Ever since the story of Arif Muhammad, the soldier who returned to India to find his wife married and pregnant, made news reporters have asked me for my views on the matter. My first reaction was it was the personal matter of the three people involved. But they were unrelenting. What would you have done? I’d have chosen the more handsome of the two, I replied with frivolity. This did not work either. What are your views on the violations of the Shariat, they asked. That’s when I realised it was not the tragic issue but the Shariat which was once again under public scrutiny. It was a critique of the Shariat they wanted from an urbane, liberal Muslim woman.
I do have a critique of the Shariat in respect to its provisions for women. The Muslim law, just like laws of all other religions and our Indian Civil and Criminal Penal Code, is gender iniquitous. But in this particular incident of Arif, Gudiya and her second husband Taufiq I think we cannot get away by blaming the Shariat. Gudiya married Arif under the Shariat law. She as per the law she was declared a widow when he did not show up for five years and the army declared him a deserter and absconder. Under the Muslim law she was well within her rights to remarry. So far the Muslim law gave her full freedom to lead her life normally even after she became a “widow”.
Gudiya’s life was thrown out of gear when the first husband returned and she had to make her choice. The law gives her the right to leave her husband and forego her alimony (mehr) and then marry whomever she desires. It’s an unenvious case of her having two husbands at a time she could have exercised her right to leave one. Given the tragic circumstances of the case it would have been a difficult choice but the Muslim law did not come in the way of the exercise of that choice. The only issue was to show some guts and speak for herself. Instead she relinquishes her decision-making power to family and panchayat. Family honour, money, village honour get involved in what should have been a personal decision. Gudiya emerges as a hapless victim in a drama where she allows others to take control of her life.

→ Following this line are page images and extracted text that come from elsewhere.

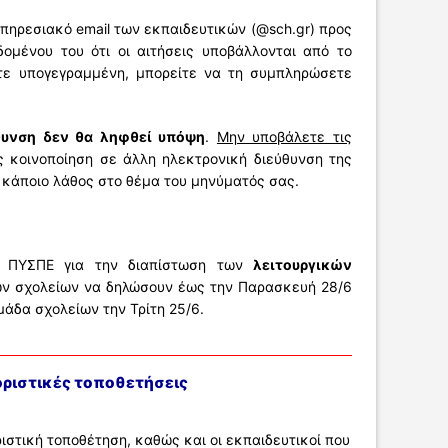
ηρεσιακό email των εκπαιδευτικών (@sch.gr) προς
μένου του ότι οι αιτήσεις υποβάλλονται από το
ετε υπογεγραμμένη, μπορείτε να τη συμπληρώσετε
θυνση δεν θα ληφθεί υπόψη
.
Μην υποβάλετε τις
κοινοποίηση σε άλλη ηλεκτρονική διεύθυνση της
 κάποιο λάθος στο θέμα του μηνύματός σας.
υ ΠΥΣΠΕ για την διαπίστωση των
λειτουργικών
των σχολείων να δηλώσουν έως την Παρασκευή 28/6
μάδα σχολείων την Τρίτη 25/6.
ριστικές τοποθετήσεις
ριστική τοποθέτηση, καθώς και οι εκπαιδευτικοί που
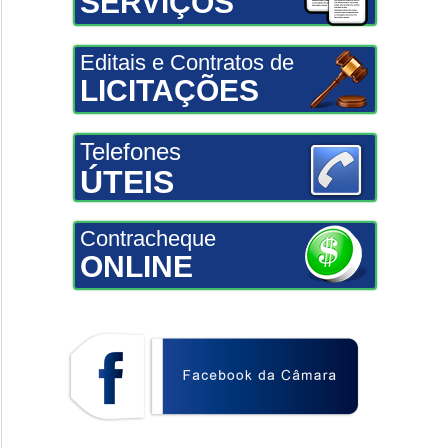
SERVIÇOS
Editais e Contratos de
LICITAÇÕES
Telefones
ÚTEIS
Contracheque
ONLINE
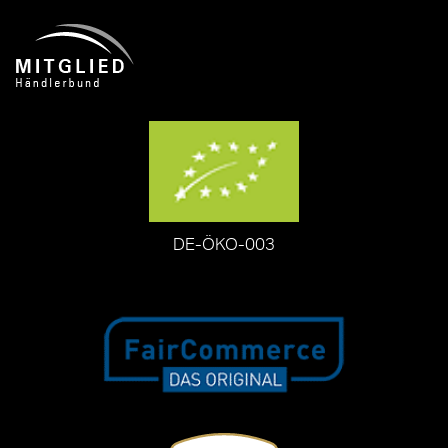
DE-ÖKO-003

If there is anyone to blame for the mess it’s the Indian army and the then defence minister, George Fernandes. How was an Indian POW declared a “deserter” in the first place? For five long years the army was content with this view. In the 21st century with highly computerised data and bilateral treaties between India and Pakistan surely there are better ways to figure out the dead, the deserter and the prisoner categories of our jawans? And after committing the grave lapse the army has the audacity to order Arif to not be a player in the “medieval” drama played out in full public view. Who scripted this “medieval drama” in the first place? Surely something needs to be said about their “medieval” data base system. Isn’t being declared a deserter by one’s own parent army the ultimate insult for a serviceman? Does the serviceman have the right to sue the army for a lapse that turns his world upside down? Is a hero’s welcome for the deserter turned POWs enough for the army to absolve itself of its lapses? In other words it is the army laws and not the Muslim Personal law that need to be scrutinised if we want to ensure no other woman has to make a difficult choice like Gudiya.